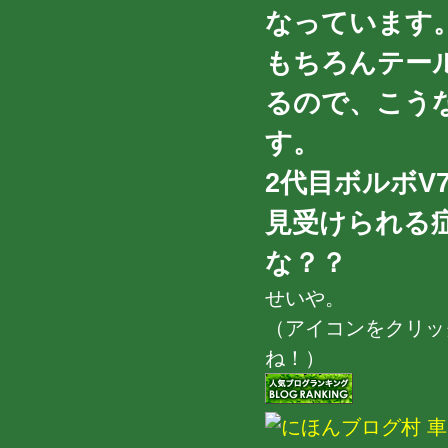
なっています
もちろんテー
るので、こう
す。
2代目ボルボV
見受けられる
な？？
せいや。
（アイコンをクリッ
ね！）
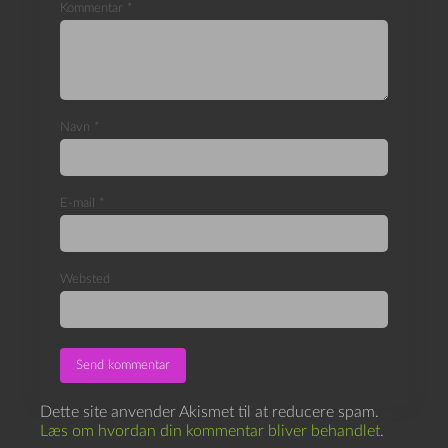
Kommentar
*
Navn
*
E-mail
*
Websted
Dette site anvender Akismet til at reducere spam.
Læs om hvordan din kommentar bliver behandlet
.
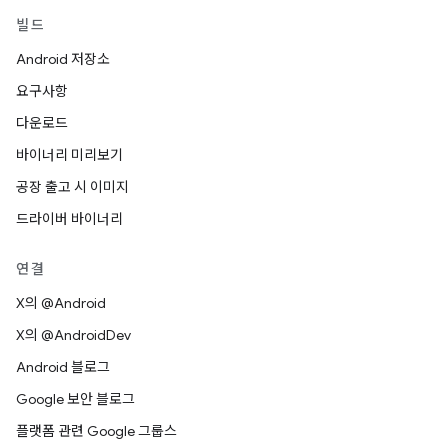
빌드
Android 저장소
요구사항
다운로드
바이너리 미리보기
공장 출고 시 이미지
드라이버 바이너리
연결
X의 @Android
X의 @AndroidDev
Android 블로그
Google 보안 블로그
플랫폼 관련 Google 그룹스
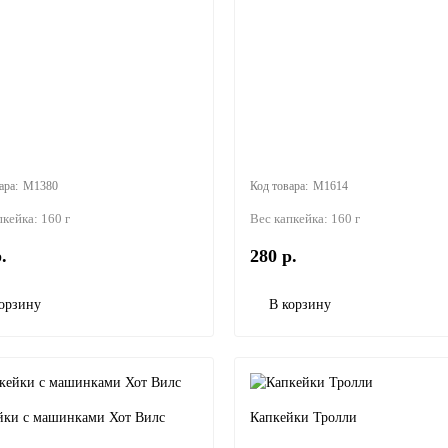
M1380
M1614
пкейка:
160 г
Вес капкейка:
160 г
.
280 р.
орзину
В корзину
йки с машинками Хот Вилс
Капкейки Тролли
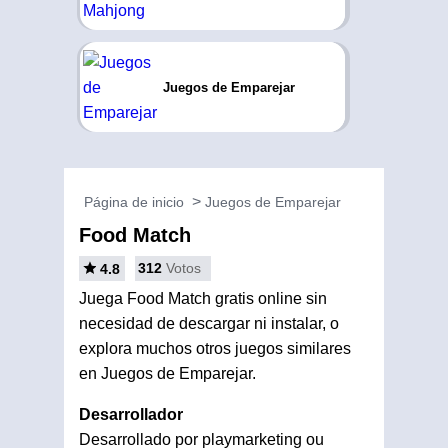
Juegos de Emparejar
Página de inicio
Juegos de Emparejar
Food Match
312
Votos
4.8
Juega Food Match gratis online sin
necesidad de descargar ni instalar, o
explora muchos otros juegos similares
en Juegos de Emparejar.
Desarrollador
Desarrollado por playmarketing ou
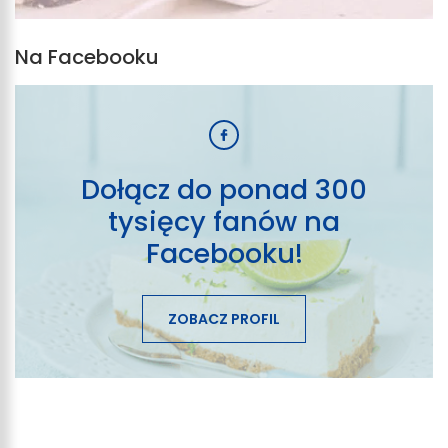
Na Facebooku
Dołącz do ponad 300
tysięcy fanów na
Facebooku!
ZOBACZ PROFIL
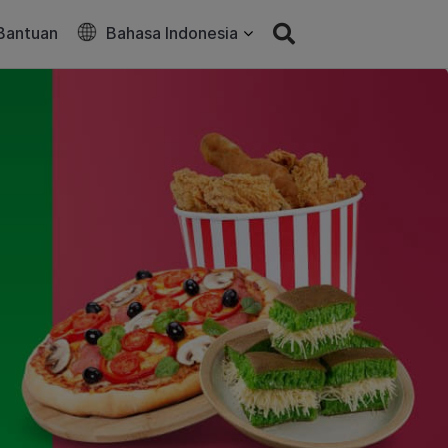
Bantuan
Bahasa Indonesia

● ● ● ● ●

> **Exercise**:
Skip the pictures and transcribe the rest of the records exactly.

> **Response to the exercise**:
なっています
もちろんテー
るので、こう
す。
2代目ボルボV
見受けられる
な？？
せいや。
（アイコンをクリッ
ね！）
Kommentar
*
Navn
*
E-mail
*
Websted
Dette site anvender Akismet til at reducere spam.
Læs om hvordan din kommentar bliver behandlet
.
빌드
Android 저장소
요구사항
다운로드
바이너리 미리보기
공장 출고 시 이미지
드라이버 바이너리
연결
X의 @Android
X의 @AndroidDev
Android 블로그
Google 보안 블로그
플랫폼 관련 Google 그룹스
M1380
M1614
пкейка:
160 г
Вес капкейка:
160 г
.
280 р.
орзину
В корзину
йки с машинками Хот Вилс
Капкейки Тролли
Juegos de Emparejar
Página de inicio
Juegos de Emparejar
Food Match
312
Votos
4.8
Juega Food Match gratis online sin
necesidad de descargar ni instalar, o
explora muchos otros juegos similares
en Juegos de Emparejar.
Desarrollador
Desarrollado por playmarketing ou
Na Facebooku
Dołącz do ponad 300
tysięcy fanów na
Facebooku!
ZOBACZ PROFIL
Bantuan
Bahasa Indonesia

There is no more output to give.